Tuesday, June 12, 2018
Armed ‘guardians’ could be coming to Broward schools
Scott Travis Sun Sentinel June 12, 2018
Armed security guards are likely to be added at Broward County schools this fall in order to meet requirements of a new state law.
Half of Broward County’s 234 district-run schools don’t have a full-time police officer, putting them in danger of failing to comply with a law passed by the Legislature in the wake of the massacre at Marjory Stoneman Douglas High. The law requires every school to have at least one armed person on campus.
In a workshop Monday, most School Board members voiced support for hiring an armed “guardian,” which would be a non-sworn security guard, for any schools that don’t have a police officer. Most would work in elementary schools. Several board members say they would prefer to only hire retired police officers or military veterans.
“At the end of the day, our community has expectations. They want to hear how are you going to get this done,” Superintendent Robert Runcie said. “We’ve got to explore every option available.”
State law previously authorized only sworn law enforcement to carry guns. But the new law establishes the Coach Aaron Feis Guardian program, which allows certain employees to be armed if they train with the local Sheriff’s Office. Most classroom teachers would be ineligible, but districts can arm administrators, coaches, librarians, ROTC instructors and security personnel.
The Broward School Board voted in April not to participate in the program, saying it wanted only sworn police officers. That decision prevented the district from getting a share of $67 million in state dollars for training and supplements.
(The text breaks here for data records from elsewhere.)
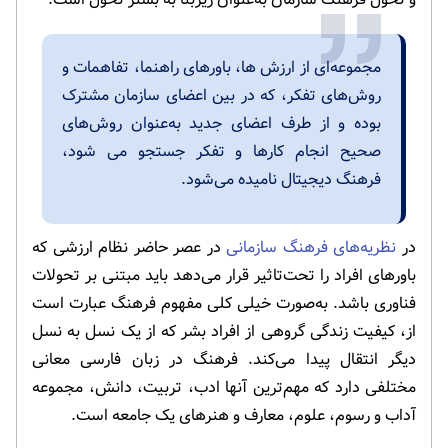
مجموعه‌ای از ارزش ها، باورهای راهنما، تفاهمات و
روش‌های تفکر، که در بین اعضای سازمان مشترک
بوده و از طرف اعضای جدید به‌عنوان روش‌های
صحیح انجام کارها و تفکر جستجو می شود،
فرهنگ دیجیتال نامیده می‌شود.
در
نظریه‌های فرهنگ سازمانی
در عصر حاضر نظام ارزشی که
باورهای افراد را تحت‌تاثیر قرار می‌دهد باید مبتنی بر تحولات
فناوری باشد. به‌صورت خیلی کلی مفهوم فرهنگ عبارت است
از، کیفیت زندگی گروهی از افراد بشر که از یک نسل به نسل
دیگر انتقال پیدا می‌کند. فرهنگ در زبان فارسی معانی
مختلفی دارد که مهم‌ترین آنها ادب، تربیت، دانش، مجموعه
آداب و رسوم، علوم، معارف و هنرهای یک جامعه است.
The School Board plans to vote later this month to rescind that.
The district’s share wouldn’t be enough for new employees, but the district also received an additional $7 million from the state to hire more school resource officers.
Other school districts, such as Pinellas County, are using their school resource officer allocations to hire people to serve specifically as guardians. Pinellas County Sheriff Bob Gualtieri said the cost for a guardian is about $40,000, about a quarter of the cost of a fully equipped police officer.
Under a similar plan, the Broward school district would not arm existing employees.
“This would be someone whose unique role would be to serve as guardian,” said Jeff Moquin, chief of staff for Runcie.
School Board member Robin Bartleman said she didn’t like the idea, but felt she has no other choice, based on state law.
“I only want my daughter to attend a school with a sworn law enforcement officer just like I’d only want certified medical professionals to take a scalpel to her,” Bartleman said.
Another potential problem is insurance. General Counsel Barbara Myrick said several small Florida school districts were told that their insurance provider wouldn’t cover them if anyone other than law enforcement is armed at schools.
Several School Board members also voiced interest in creating a school district police force, but they say that’s not likely to happen by the time school starts again.
Under the current agreement for school resource officers, cities decide how many police officers or Sheriff’s deputies they want to fund in each school, with the school district paying $46,000 and the cities paying the remaining costs. Some cities, such as Fort Lauderdale and Oakland Park, don’t pay for officers in elementary schools. Others, including Hollywood, Plantation and Pompano Beach, pay for one officer for two or three elementary schools.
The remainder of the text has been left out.